Er war einem Computer entnommen,
dem war was durcheinander gekommen,
irgendein Rädchen,
irgendein Drähtchen, und als man es merkte,
da war's schon zu spätchen.
Da war der Metterschling schon feit wort.
Wanz geit.
Mir tut er leid.
Mira Lobe: Der verdrehte Schmetterling
Schon als sie noch ganz klein gewesen war, hatte Elena das Gedicht von dem Schmetterling geliebt. Besonders das "feit wort". Weit fort.
Wenn sie sich die Worte auf der Zunge zergehen ließ, dann füllte ein seltsames und wunderbares Gefühl ihren Kopf und ihre Brust. Weit fort. Weg von zu Hause. Weg von der Welt.
Erst viel später hatte sie verstanden, dass es Sehnsucht war, die sie spürte.
Es regnet. Der böige Wind treibt den Regen in Schwaden über das Tal zwischen den grünen Bergflanken. Die winzigen Tropfen dringen durch Elenas Regencape, schleichen sich unter ihre Kleidung, durchnässen sie bis auf die Haut. Es macht ihr nichts aus. Sie schiebt die ohnehin nutzlose Kapuze in den Nacken und legt den Kopf zurück. Kühles Wasser rinnt über ihr Gesicht, nässt die dunklen Haare, fließt in den Kragen ihres Pullovers. Walisischer Regen.
Die Luft riecht nach Bergen und ein wenig nach nassen Schafen. Durch die Schleier kann Elena ab und zu die Häuser auf der anderen Talseite erkennen. Geduckt, dichtgedrängt, einsam.
"Wo bist du gewesen?"
Immer die selbe Frage, immer in dem selben Tonfall gestellt. Die Augen ihrer Mutter, dunkel vor Sorge.
"Bei Claudia"
Immer die selbe Lüge, lässig erzählt. Elena hängte ihre Jacke im Flur auf und drängte sich an der Mutter vorbei ins Esszimmer. Sie wusste genau, wenn sie jetzt sofort auf ihr Zimmer ginge, würde ihre Mutter niemals Ruhe geben, würde ihr folgen, die Zimmertür aufhalten und ihr in weinerlicher Stimme erzählen, dass sie sich ja nur Sorgen machen würde. Elena ließ sich am Esstisch nieder und wartete, bis ihre Mutter sich ebenfalls gesetzt hatte.
"Du weißt doch, dass ich mir Sorgen mache"
Sie hatte gewusst, dass das kommen würde.

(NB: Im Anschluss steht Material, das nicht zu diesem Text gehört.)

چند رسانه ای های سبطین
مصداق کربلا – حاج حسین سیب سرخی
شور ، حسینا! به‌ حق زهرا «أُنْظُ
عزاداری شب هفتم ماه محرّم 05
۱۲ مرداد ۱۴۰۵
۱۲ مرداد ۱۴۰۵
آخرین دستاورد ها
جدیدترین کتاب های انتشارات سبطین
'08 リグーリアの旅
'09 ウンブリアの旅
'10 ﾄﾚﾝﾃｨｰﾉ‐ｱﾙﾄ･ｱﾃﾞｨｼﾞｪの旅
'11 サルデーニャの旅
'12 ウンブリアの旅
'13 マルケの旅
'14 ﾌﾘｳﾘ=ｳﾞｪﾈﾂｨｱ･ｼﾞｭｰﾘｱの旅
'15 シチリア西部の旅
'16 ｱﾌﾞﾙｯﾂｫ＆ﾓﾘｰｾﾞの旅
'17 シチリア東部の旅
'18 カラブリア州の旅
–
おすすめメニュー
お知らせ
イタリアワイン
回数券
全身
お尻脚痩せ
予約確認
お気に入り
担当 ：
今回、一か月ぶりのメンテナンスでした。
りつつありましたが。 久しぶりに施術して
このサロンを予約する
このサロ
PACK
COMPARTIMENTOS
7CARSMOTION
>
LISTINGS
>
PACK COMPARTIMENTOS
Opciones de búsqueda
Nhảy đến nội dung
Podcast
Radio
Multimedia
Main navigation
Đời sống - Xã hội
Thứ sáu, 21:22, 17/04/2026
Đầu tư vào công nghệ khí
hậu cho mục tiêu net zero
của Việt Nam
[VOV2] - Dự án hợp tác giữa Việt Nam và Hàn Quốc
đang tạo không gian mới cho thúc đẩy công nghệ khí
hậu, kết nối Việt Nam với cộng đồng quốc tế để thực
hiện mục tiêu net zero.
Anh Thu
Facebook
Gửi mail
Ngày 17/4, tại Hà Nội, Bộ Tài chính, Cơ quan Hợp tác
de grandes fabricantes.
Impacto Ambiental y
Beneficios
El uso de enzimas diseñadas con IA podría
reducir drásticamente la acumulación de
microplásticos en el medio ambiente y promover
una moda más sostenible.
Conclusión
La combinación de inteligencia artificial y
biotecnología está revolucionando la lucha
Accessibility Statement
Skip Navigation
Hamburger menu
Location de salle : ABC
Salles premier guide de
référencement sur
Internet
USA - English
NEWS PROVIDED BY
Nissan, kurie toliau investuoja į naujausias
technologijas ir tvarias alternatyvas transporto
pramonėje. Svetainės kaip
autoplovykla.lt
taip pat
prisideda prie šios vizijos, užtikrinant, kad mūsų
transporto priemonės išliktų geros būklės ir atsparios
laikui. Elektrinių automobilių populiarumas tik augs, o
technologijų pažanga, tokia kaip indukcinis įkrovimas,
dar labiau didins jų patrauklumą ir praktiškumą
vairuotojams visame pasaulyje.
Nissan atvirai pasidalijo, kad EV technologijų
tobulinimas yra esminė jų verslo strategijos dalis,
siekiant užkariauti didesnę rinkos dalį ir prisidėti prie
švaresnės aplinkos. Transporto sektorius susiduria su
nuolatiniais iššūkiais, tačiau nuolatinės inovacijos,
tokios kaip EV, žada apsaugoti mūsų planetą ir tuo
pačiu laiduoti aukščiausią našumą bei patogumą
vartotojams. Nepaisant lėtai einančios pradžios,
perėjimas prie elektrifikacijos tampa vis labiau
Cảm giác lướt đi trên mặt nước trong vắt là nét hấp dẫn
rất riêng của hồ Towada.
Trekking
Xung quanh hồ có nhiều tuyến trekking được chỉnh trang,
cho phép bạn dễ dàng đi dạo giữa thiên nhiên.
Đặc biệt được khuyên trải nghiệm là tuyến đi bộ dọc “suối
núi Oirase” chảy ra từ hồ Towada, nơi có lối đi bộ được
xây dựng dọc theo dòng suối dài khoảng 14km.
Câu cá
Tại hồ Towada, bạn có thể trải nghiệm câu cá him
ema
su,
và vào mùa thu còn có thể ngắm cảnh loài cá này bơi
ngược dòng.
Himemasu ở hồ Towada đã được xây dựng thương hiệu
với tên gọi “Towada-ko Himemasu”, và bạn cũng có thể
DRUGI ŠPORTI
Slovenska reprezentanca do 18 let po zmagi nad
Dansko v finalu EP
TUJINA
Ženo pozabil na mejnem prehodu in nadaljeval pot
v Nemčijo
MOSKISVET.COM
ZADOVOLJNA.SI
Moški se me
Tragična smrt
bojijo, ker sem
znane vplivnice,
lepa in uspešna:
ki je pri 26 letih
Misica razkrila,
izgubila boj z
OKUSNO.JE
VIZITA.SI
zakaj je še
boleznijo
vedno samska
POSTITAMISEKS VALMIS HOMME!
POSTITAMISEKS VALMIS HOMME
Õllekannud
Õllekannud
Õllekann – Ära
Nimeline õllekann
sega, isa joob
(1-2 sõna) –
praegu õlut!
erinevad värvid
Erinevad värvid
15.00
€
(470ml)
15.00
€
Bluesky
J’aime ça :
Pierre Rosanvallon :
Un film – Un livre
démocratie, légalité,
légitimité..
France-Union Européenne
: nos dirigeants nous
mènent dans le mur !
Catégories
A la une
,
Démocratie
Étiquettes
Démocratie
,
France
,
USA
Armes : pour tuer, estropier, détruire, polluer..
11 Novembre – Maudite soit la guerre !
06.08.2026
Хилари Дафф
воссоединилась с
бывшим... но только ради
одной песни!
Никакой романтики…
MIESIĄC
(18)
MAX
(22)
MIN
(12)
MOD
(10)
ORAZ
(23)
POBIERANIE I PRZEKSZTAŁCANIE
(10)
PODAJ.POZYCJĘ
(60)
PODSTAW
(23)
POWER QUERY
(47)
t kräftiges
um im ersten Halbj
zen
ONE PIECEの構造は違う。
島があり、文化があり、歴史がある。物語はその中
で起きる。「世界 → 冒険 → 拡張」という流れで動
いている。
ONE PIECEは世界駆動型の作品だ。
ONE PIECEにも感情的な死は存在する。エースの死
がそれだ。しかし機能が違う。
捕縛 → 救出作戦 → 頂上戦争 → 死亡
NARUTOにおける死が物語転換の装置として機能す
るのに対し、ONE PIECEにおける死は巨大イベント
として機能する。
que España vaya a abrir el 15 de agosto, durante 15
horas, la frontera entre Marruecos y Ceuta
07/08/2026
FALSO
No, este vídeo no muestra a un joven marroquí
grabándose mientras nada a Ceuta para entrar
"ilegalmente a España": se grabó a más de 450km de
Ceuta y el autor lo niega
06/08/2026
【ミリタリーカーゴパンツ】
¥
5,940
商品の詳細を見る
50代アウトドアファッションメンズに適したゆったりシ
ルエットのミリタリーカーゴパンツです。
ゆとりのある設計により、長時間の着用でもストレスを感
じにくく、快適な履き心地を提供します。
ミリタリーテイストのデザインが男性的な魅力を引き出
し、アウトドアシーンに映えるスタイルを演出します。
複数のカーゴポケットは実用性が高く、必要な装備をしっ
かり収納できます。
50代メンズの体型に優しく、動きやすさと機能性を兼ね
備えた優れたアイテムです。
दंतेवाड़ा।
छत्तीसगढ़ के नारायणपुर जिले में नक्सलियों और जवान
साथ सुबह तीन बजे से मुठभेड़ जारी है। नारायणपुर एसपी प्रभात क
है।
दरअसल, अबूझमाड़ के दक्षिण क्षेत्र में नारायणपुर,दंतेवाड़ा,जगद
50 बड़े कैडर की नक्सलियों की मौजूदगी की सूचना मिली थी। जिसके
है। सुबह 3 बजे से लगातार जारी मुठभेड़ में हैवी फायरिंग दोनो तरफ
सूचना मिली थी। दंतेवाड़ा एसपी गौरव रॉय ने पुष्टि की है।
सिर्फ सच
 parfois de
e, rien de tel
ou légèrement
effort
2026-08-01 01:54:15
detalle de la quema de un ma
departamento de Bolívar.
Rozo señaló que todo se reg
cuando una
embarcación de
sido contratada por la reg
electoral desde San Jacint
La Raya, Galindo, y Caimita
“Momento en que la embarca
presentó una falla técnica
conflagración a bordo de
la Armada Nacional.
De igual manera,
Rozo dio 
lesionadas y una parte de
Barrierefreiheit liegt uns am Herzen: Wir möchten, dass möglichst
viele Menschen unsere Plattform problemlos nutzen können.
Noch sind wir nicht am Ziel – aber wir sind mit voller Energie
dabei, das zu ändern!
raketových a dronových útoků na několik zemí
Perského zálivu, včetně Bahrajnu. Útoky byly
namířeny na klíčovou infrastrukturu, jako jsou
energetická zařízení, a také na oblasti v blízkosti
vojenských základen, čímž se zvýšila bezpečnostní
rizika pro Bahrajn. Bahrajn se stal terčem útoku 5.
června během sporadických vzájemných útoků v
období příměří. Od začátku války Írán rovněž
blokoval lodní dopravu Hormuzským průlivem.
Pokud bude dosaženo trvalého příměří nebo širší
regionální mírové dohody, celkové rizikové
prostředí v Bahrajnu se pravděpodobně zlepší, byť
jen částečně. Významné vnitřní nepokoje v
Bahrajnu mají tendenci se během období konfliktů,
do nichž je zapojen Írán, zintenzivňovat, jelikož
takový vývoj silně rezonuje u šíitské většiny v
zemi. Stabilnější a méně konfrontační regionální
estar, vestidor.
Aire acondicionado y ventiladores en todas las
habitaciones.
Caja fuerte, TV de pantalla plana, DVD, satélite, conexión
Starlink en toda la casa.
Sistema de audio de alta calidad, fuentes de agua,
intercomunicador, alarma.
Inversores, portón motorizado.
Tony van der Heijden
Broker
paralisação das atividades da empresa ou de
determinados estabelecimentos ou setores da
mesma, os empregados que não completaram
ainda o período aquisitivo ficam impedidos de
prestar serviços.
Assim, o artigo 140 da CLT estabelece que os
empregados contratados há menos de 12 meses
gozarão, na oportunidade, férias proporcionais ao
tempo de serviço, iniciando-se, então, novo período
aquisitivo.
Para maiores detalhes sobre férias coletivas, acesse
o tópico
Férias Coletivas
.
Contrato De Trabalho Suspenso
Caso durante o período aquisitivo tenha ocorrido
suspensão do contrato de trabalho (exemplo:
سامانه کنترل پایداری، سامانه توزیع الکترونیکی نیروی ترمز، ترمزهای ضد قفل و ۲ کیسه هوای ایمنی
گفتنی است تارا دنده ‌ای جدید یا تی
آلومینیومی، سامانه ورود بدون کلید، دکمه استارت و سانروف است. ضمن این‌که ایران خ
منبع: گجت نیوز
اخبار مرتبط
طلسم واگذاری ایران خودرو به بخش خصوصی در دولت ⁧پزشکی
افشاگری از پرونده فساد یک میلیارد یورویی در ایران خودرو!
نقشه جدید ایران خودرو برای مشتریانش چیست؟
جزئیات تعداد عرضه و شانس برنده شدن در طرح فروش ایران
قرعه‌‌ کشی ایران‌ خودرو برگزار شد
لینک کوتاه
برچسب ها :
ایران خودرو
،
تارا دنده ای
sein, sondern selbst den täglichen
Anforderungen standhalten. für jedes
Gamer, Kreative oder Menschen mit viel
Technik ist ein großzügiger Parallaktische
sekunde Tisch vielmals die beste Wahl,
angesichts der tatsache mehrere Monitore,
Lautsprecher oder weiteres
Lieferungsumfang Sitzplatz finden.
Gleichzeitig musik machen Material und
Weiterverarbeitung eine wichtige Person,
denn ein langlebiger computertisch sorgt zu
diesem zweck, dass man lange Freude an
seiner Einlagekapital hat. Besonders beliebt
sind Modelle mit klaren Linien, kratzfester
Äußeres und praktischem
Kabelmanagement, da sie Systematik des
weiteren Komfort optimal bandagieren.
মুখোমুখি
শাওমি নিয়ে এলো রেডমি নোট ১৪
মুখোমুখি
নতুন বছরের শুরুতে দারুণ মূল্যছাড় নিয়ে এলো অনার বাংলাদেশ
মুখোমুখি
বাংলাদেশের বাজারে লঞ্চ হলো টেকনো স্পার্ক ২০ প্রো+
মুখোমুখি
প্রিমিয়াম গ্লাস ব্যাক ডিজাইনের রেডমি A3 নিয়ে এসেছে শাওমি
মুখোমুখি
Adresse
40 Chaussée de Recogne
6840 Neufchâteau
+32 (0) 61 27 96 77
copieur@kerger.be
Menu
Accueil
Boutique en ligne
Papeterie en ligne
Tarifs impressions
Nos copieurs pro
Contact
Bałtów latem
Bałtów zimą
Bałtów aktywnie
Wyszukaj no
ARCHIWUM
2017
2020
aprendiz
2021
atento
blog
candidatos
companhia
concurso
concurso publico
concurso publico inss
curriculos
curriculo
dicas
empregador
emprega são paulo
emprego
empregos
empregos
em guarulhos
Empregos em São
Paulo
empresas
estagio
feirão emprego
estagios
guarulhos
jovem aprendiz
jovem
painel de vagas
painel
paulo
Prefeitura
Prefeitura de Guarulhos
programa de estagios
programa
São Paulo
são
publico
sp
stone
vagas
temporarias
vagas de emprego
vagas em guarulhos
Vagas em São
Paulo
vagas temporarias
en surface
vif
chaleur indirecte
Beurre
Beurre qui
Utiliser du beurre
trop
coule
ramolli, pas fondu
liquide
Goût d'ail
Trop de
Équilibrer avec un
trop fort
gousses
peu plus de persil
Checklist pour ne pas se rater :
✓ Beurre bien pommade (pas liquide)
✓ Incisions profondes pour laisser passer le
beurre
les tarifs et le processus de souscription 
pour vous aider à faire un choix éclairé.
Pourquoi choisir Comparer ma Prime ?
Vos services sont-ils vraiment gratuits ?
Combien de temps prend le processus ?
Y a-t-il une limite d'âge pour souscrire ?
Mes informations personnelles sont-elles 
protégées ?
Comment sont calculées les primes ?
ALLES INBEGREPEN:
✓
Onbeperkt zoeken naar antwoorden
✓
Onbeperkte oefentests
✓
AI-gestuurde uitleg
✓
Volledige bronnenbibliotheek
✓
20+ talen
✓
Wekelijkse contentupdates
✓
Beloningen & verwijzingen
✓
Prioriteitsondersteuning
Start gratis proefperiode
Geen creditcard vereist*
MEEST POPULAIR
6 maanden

"Ich war doch nur bei Claudia. Du brauchst dir keine Sorgen machen. Es ist ja noch nicht einmal neun durch. Ich bin doch heil nach Hause gekommen." Sie fragte sich, warum sie es immer wieder versuchte. Sie wusste, dass es ihre Mutter nicht beruhigen würde.
"Ich mag es nicht, wenn du draußen herumläufst, wenn es schon dunkel ist."
"Es ist noch nicht dunkel."
"Trotzdem kann etwas passieren." Ihre Mutter ließ sich nicht beirren. "Bitte ruf das nächste Mal an, dann kann ich dich doch abholen."
Elena nickte ergeben. Sie wusste genau, dass sie nicht anrufen würde.
"Wenn dir auch etwas passiert, dann bin ich ganz alleine."
Auch das hörte sie nicht zum ersten Mal. Sie stand auf und küsste ihre Mutter auf die Wange. "Mir passiert schon nichts, Mama!"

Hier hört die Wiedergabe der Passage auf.